Um tema mencionado com frequência neste espaço merece ser discutido com um pouco mais de profundidade, nem que seja apenas para falar das amarras que mantêm o Brasil imobilizado pela crise mais profunda de sua história.
Trata-se da dificuldade que muita gente tem para entender que não adianta ficar esperneando nem exigindo que o governo gaste o dinheiro do povo com a mesma generosidade de antes. Como no poema de Carlos Drummond de Andrade, “a festa acabou, a luz apagou”. E o dinheiro, sumiu.
Governo anuncia corte de R$ 1,4 bilhão no Orçamento após revisão do PIB
O orçamento para este ano, que foi elaborado ainda na gestão de Michel Temer, previa um total de R$ 129 bilhões
para as chamadas “despesas não discricionárias”, ou seja, aquelas que não têm caráter obrigatório.
Como a economia não reagiu e a arrecadação ficou estagnada, esses gastos — que incluem desde a verba para a reforma de hospitais até as bolsas de estudo do CNPq — não devem ultrapassar R$ 97 bilhões em 2019.
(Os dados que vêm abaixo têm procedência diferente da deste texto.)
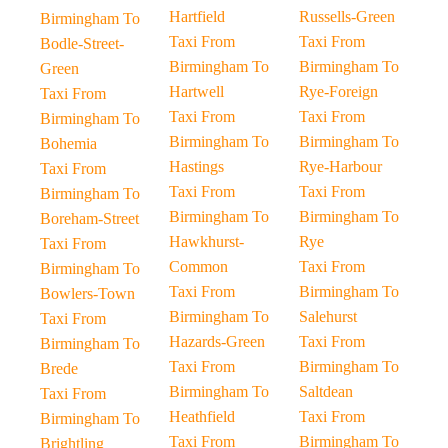
Hartfield
Russells-Green
Birmingham To
Taxi From
Taxi From
Bodle-Street-
Birmingham To
Birmingham To
Green
Hartwell
Rye-Foreign
Taxi From
Taxi From
Taxi From
Birmingham To
Birmingham To
Birmingham To
Bohemia
Hastings
Rye-Harbour
Taxi From
Taxi From
Taxi From
Birmingham To
Birmingham To
Birmingham To
Boreham-Street
Hawkhurst-
Rye
Taxi From
Common
Taxi From
Birmingham To
Taxi From
Birmingham To
Bowlers-Town
Birmingham To
Salehurst
Taxi From
Hazards-Green
Taxi From
Birmingham To
Taxi From
Birmingham To
Brede
Birmingham To
Saltdean
Taxi From
Heathfield
Taxi From
Birmingham To
Taxi From
Birmingham To
Brightling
Um total de R$ 32 bilhões (ou quase um quarto do total previsto) não foi nem será gasto não porque o governo é malvado e não quer soltar dinheiro para programas sociais . A verdade é o dinheiro que não existe. Acabou. Desapareceu. Evaporou e ponto final.
Exemplo de austeridade
Essa é a mais pura verdade: quase todos os recursos que entram no caixa do Tesouro Nacional vão para o pagamento dos salários dos funcionários públicos. De acordo com o ministro da Economia, Paulo Guedes, a folha de pagamentos e as despesas com previdência abocanham cerca de 90% de todo o dinheiro disponível.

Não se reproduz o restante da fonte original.